• _WHAT YOU ARE ASKED TO DO_:
Word for word, set down every line of the entries below from the line with "Le jeudi 23" to the line with "subventions (la première moitié a […]", including both, and no other line.

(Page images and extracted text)
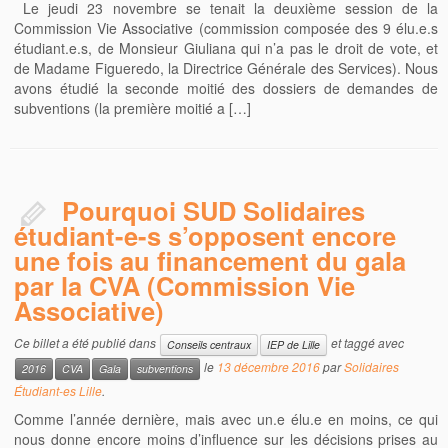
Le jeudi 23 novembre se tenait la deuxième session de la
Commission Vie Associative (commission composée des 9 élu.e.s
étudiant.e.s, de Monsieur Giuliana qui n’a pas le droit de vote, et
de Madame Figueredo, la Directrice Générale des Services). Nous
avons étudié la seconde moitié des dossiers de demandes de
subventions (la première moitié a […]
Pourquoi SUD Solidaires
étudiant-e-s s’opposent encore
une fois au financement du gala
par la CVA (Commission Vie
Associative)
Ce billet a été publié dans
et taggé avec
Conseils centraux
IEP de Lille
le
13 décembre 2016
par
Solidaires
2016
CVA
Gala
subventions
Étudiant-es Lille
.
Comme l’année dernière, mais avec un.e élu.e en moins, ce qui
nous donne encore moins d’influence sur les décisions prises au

--

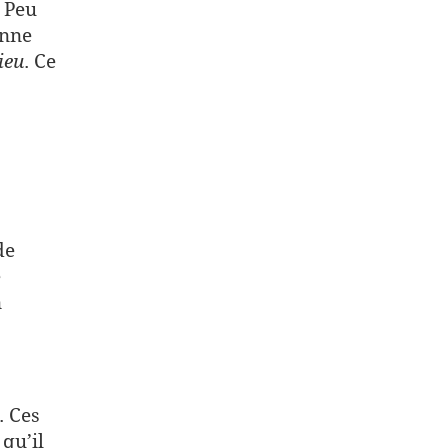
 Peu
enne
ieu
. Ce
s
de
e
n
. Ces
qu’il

• _TASK RESPONSE_:
Le jeudi 23 novembre se tenait la deuxième session de la
Commission Vie Associative (commission composée des 9 élu.e.s
étudiant.e.s, de Monsieur Giuliana qui n’a pas le droit de vote, et
de Madame Figueredo, la Directrice Générale des Services). Nous
avons étudié la seconde moitié des dossiers de demandes de
subventions (la première moitié a […]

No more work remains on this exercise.